Sallie Powell knows how painful it is to have a passion and a dream denied. Powell is one of many women who grew up in Kentucky during the early 1970s and never enjoyed the experience of playing basketball.

“The equivalent of two generations of women in Kentucky did not get the chance to participate in high school basketball,” said Powell. “I see that as an injustice.”

It is not hyperbole to say that Powell’s identity as a woman and a Kentuckian is molded by her love for basketball and the athleticism that runs deep in her family. Although gender discrimination kept Powell from pursuing her high school basketball dreams, she did eventually compete at the collegiate level thanks to Title IX. While playing ball for Kentucky Wesleyan College during the 1974-75 season, Powell discovered her maternal grandmother also played basketball during the 1910s.

Because we stand to learn a great deal about gendered identities from exploring women’s athletics, Powell has focused her dissertation on the history of girls’ high school basketball in Kentucky prior to Title IX. Girls’ basketball, Powell realizes through her research, is a matrix for understanding how our society constructs girlhood and sets parameters on what it means to be feminine.

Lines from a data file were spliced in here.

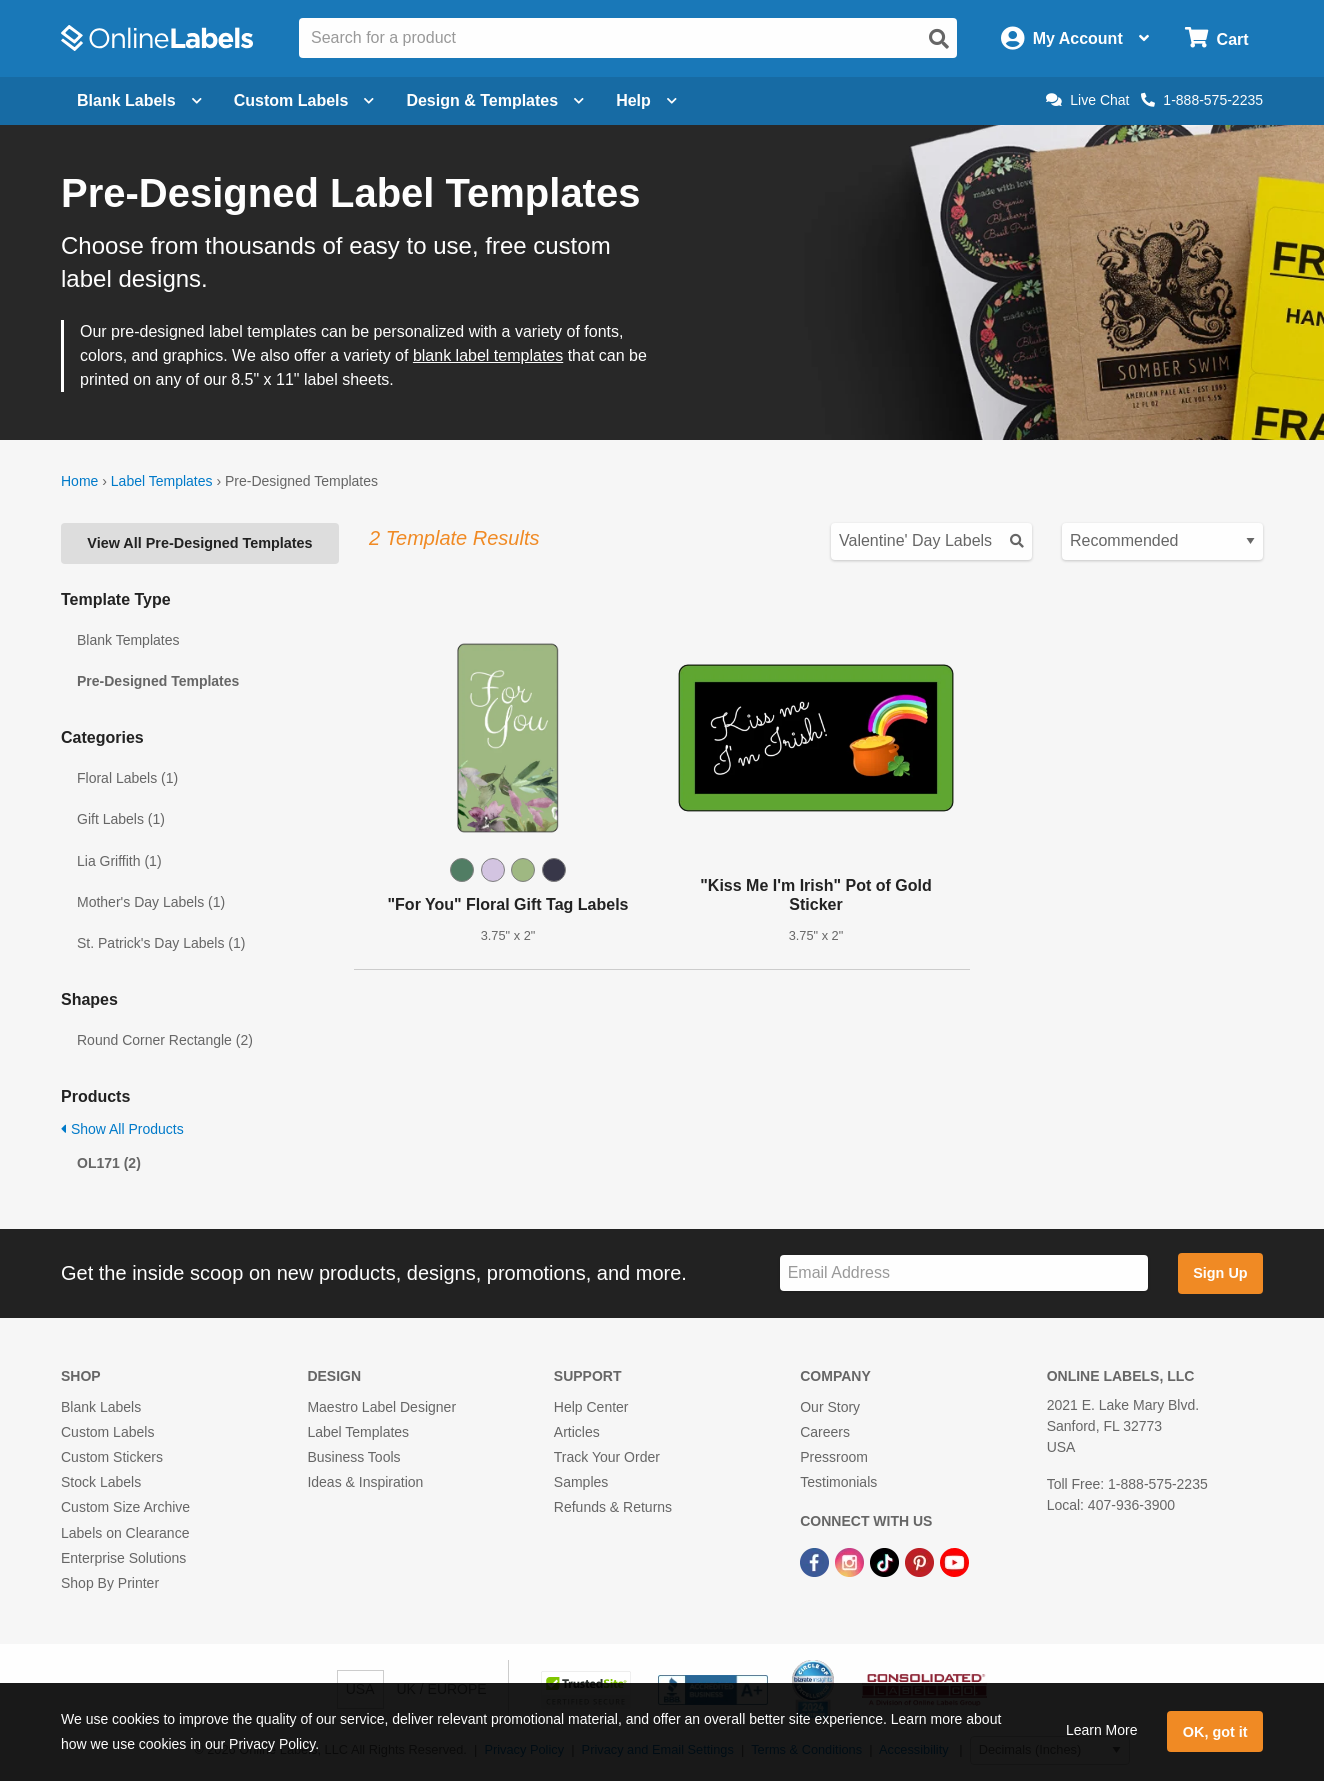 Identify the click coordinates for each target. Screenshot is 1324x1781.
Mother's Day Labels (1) (151, 902)
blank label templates (488, 355)
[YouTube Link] (954, 1562)
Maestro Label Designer (381, 1407)
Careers (825, 1432)
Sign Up (1220, 1273)
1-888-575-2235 (1202, 100)
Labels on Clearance (125, 1533)
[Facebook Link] (816, 1562)
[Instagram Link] (851, 1562)
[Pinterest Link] (921, 1562)
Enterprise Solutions (123, 1558)
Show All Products (122, 1129)
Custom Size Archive (125, 1507)
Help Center (591, 1407)
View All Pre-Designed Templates (199, 543)
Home (79, 481)
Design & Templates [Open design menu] (495, 100)
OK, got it (1215, 1732)
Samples (581, 1482)
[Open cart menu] (1216, 38)
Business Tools (353, 1457)
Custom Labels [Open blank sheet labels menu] (304, 100)
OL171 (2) (109, 1163)
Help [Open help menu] (646, 100)
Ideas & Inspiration (365, 1482)
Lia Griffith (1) (119, 861)
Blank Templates (128, 640)
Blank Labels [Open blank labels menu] (139, 100)
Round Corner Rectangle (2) (165, 1040)
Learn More (1102, 1730)
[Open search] (939, 39)
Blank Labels (101, 1407)
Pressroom (834, 1457)
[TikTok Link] (886, 1562)
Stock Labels (101, 1482)
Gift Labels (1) (121, 819)
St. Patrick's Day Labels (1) (161, 943)
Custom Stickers (112, 1457)
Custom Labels (107, 1432)
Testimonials (838, 1482)
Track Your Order (607, 1457)
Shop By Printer (110, 1583)
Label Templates (162, 481)
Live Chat (1087, 100)
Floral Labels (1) (127, 778)
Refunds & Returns (613, 1507)
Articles (577, 1432)
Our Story (830, 1407)
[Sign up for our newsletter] (964, 1273) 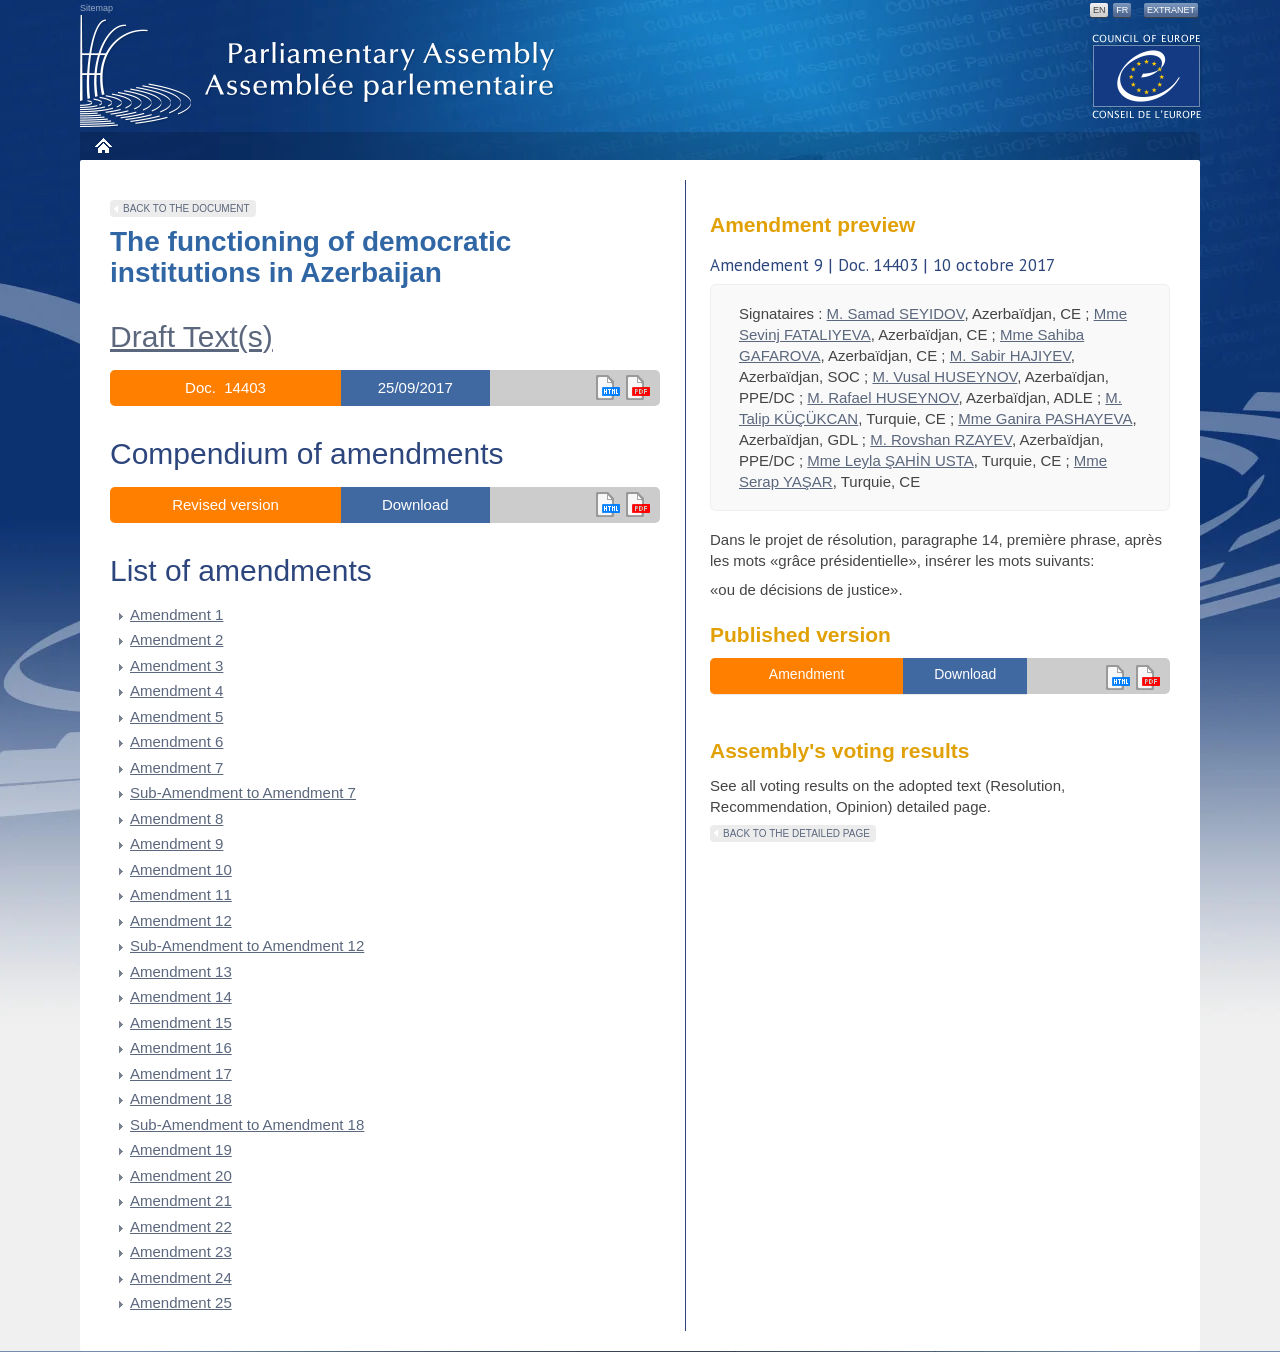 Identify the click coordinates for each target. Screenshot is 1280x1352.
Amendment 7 (176, 767)
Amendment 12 (181, 920)
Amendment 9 (176, 843)
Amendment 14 (181, 996)
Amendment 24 (181, 1277)
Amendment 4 (176, 690)
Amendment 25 (181, 1302)
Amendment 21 (181, 1200)
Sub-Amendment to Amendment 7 (243, 792)
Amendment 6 (176, 741)
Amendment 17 (181, 1073)
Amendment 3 (176, 665)
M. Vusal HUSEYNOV (944, 376)
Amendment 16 (181, 1047)
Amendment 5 (176, 716)
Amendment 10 (181, 869)
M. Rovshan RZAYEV (941, 439)
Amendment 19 (181, 1149)
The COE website (1147, 75)
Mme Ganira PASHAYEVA (1045, 418)
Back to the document (186, 208)
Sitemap (96, 8)
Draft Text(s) (191, 336)
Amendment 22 (181, 1226)
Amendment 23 (181, 1251)
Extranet (1171, 10)
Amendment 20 (181, 1175)
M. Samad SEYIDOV (896, 313)
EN (1099, 10)
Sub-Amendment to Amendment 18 (247, 1124)
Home (102, 145)
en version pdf (638, 387)
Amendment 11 (181, 894)
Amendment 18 (181, 1098)
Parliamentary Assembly (321, 71)
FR (1122, 10)
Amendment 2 (176, 639)
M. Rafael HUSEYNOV (882, 397)
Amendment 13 (181, 971)
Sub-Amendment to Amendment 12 (247, 945)
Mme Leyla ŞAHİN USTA (890, 460)
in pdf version (638, 504)
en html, (608, 387)
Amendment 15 (181, 1022)
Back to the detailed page (796, 833)
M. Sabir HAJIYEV (1010, 355)
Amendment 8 (176, 818)
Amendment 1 (176, 614) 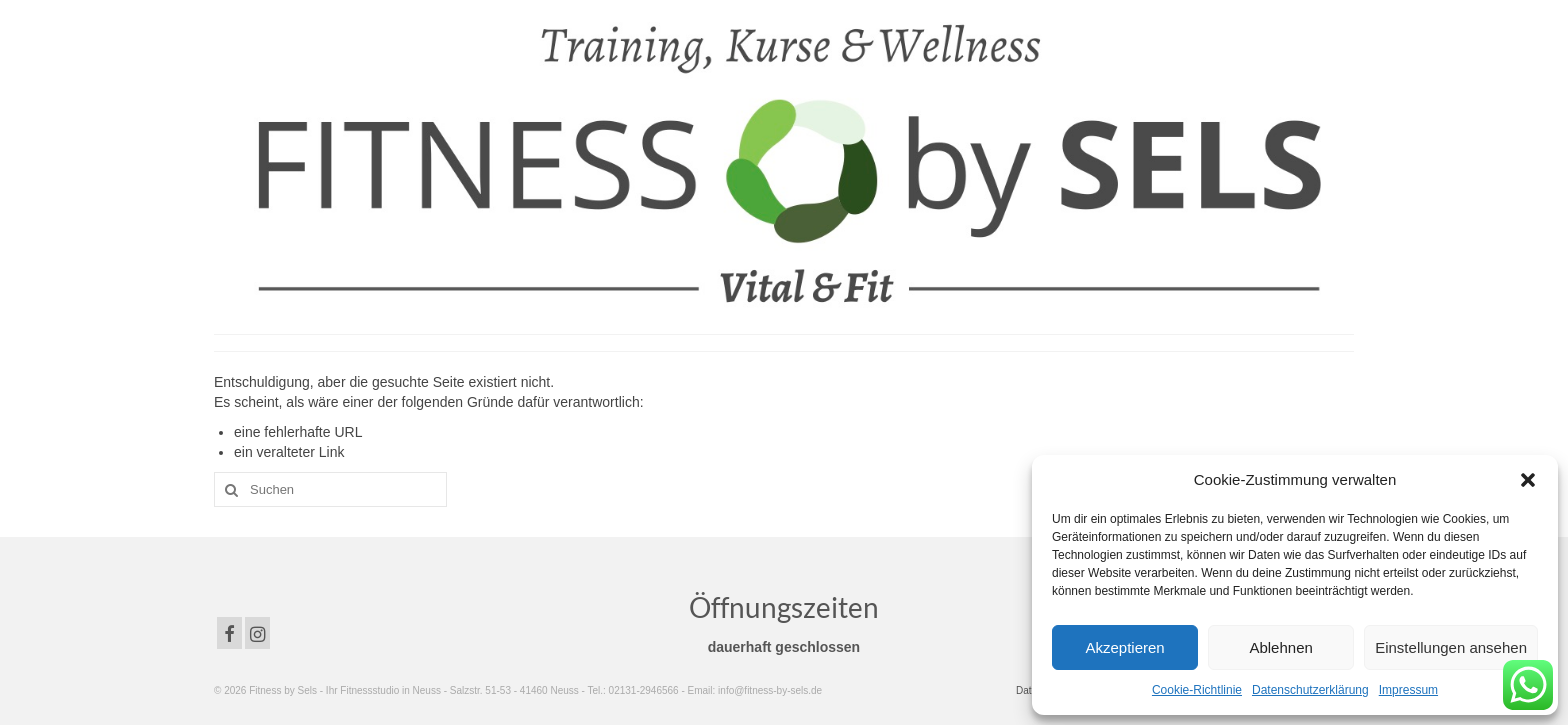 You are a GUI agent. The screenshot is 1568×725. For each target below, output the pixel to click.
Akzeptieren (1124, 647)
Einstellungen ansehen (1451, 647)
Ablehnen (1280, 647)
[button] (1528, 480)
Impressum (1408, 690)
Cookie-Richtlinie (1197, 690)
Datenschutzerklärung (1310, 690)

“One of my paternal aunts revealed to me that people told her if she played basketball she couldn’t have babies,” Powell said. “Others I’ve interviewed are surprised that anyone would be interested in their basketball careers. Society hasn’t valued that aspect of their lives, yet once these women recall their basketball experiences, they come alive and return to their glory days with fondness. Their accomplishments are important because they signify fun, freedom, and control of the body that transcends gender barriers.”

While developing her project, Powell identified the passage of Title IX as a pivotal moment in the development of girls’ basketball. The 1972 amendment prohibits gender bias in educational institutions that receive federal funding. The law protects gender equity in both high schools and colleges, and while it is typically associated with athletics, Title IX extends to all aspects of education.

“When I was young, I was told I could not play the drums because that was a ‘male’ instrument,” Powell said. That Powell could not play drums in school because of her sex seems remarkable in 2009, but it’s just one instance of the degree to which Title IX has galvanized gender progress in all aspects of education, not just athletics.

Although Title IX helped girls’ basketball to flourish, it is by no means the first moment of gender progressivism in Kentucky athletics. From 1921 until 1932 Kentucky was one among only a few states that played its high school girls basketball state tournaments according to the standard full-court, five-on-five game.

“Kentucky was unusual in that it played by ‘boy’s rules,’ Powell said. “Most other states facilitated a modified rules game, a six-on-six, non-contact sport in which the players couldn’t cross the mid-court line. This style of play was physically confining; the mid-court line was like a wall that in many ways represented the barriers women faced in other facets of society.”

Powell’s interest in women and culture has evolved during her time at the University of Kentucky. After studying with Gerald Smith, she decided to write about Brenda Hughes, the only African American woman to officiate the Kentucky girls Sweet Sixteen tournament. Since taking Smith’s class, Powell has broadened her scope to look at the state’s girls’ basketball tradition holistically and to examine how high school basketball influences both gender and race.

Those interested in the relevance of Powell’s project might recall the recent outburst by the nationally syndicated radio host Don Imus, who denigrated the University of Rutgers women’s basketball team by referring to its players as brutish and tattoo-laden.

“Imus attacked women as a whole, but he attacked African-American women specifically with his derogatory remarks,” Powell said. “His comments might be seen as the impetus for the second major strand in my dissertation. How does the construction of femininity in high school girls’ basketball compare across racial lines in Kentucky?”

Powell’s work is doubly important in a state that has traditionally been enamored with men’s basketball. Even now, major girls’ high school basketball tournaments are not played in our state’s largest venues, Lexington’s Rupp Arena and Louisville’s Freedom Hall, and while it’s hard to imagine the abolishment of girls’ basketball, tightening economic resources continue to threaten the opportunities of equity in education. For this reason, Powell knows that girls’ basketball is important because it reminds us of how we constitute our society.

“We never thought that girls’ high school basketball would stop, but the fact that it did stop is significant,” Powell said. “George W. Bush ran for office in 2000 with the agenda that we no longer have a need for Title IX and gender equity in educational institutions. Other events preempted his assault on Title IX, but it’s hard to say what would happen if the legislation weren’t in place.”